Segment Start: Extracted data

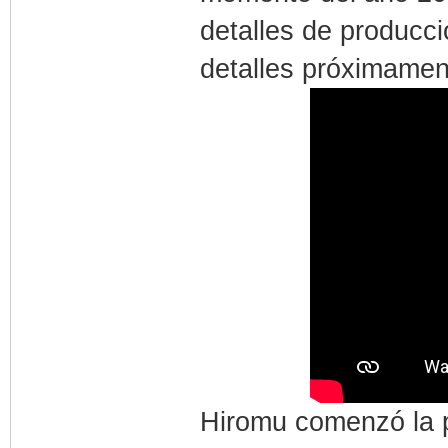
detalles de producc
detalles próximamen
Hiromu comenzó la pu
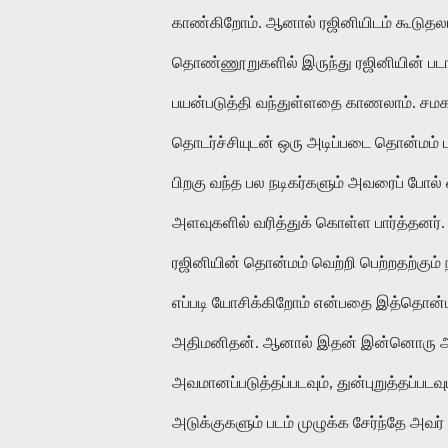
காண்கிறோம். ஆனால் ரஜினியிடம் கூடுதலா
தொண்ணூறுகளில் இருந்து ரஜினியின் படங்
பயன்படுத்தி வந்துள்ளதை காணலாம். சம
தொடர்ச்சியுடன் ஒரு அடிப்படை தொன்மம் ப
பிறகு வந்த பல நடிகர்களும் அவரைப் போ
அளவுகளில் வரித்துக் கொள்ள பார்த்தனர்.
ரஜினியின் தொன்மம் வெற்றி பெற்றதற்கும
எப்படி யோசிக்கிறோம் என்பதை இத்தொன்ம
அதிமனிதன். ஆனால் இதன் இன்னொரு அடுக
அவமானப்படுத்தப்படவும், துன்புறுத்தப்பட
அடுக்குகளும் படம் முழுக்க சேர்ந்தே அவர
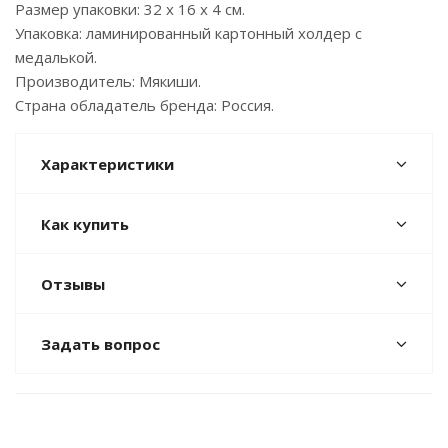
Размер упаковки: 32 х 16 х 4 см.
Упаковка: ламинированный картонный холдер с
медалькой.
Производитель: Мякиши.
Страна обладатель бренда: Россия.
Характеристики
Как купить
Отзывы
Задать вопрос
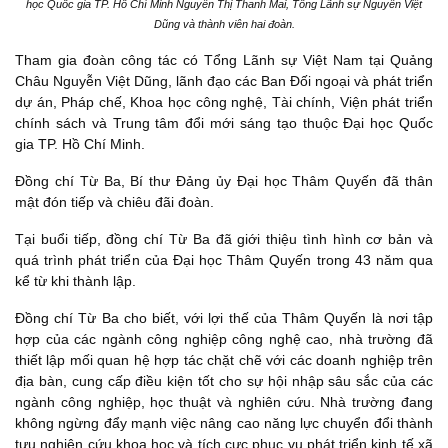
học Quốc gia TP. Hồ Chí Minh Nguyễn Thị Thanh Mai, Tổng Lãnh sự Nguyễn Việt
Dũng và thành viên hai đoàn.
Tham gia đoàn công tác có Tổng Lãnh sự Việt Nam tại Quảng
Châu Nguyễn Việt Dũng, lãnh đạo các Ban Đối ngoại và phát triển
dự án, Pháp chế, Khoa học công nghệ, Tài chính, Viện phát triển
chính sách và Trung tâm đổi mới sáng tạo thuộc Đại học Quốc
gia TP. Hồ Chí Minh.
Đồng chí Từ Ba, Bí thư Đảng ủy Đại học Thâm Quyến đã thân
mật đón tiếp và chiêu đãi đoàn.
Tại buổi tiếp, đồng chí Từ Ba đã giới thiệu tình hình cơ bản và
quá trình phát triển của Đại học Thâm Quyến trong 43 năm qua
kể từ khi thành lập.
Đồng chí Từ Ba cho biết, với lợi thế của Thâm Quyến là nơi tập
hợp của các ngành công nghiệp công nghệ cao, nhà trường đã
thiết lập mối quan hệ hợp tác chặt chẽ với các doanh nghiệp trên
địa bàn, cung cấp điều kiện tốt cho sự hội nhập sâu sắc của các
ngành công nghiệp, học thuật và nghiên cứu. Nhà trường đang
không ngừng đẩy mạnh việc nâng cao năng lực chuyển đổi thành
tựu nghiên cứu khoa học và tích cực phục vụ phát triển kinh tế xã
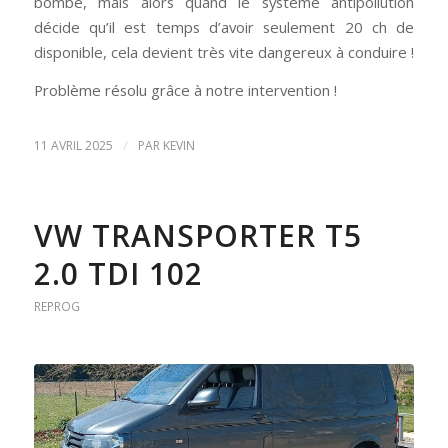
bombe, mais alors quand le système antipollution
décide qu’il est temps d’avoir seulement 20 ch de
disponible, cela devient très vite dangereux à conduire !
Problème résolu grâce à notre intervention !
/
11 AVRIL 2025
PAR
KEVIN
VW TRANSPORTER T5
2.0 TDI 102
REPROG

Segment End: Extracted data

__What you should do__:
Each line holding the word "ngành" must be copied from the data.

__Task solution__:
hợp của các ngành công nghiệp công nghệ cao, nhà trường đã
ngành công nghiệp, học thuật và nghiên cứu. Nhà trường đang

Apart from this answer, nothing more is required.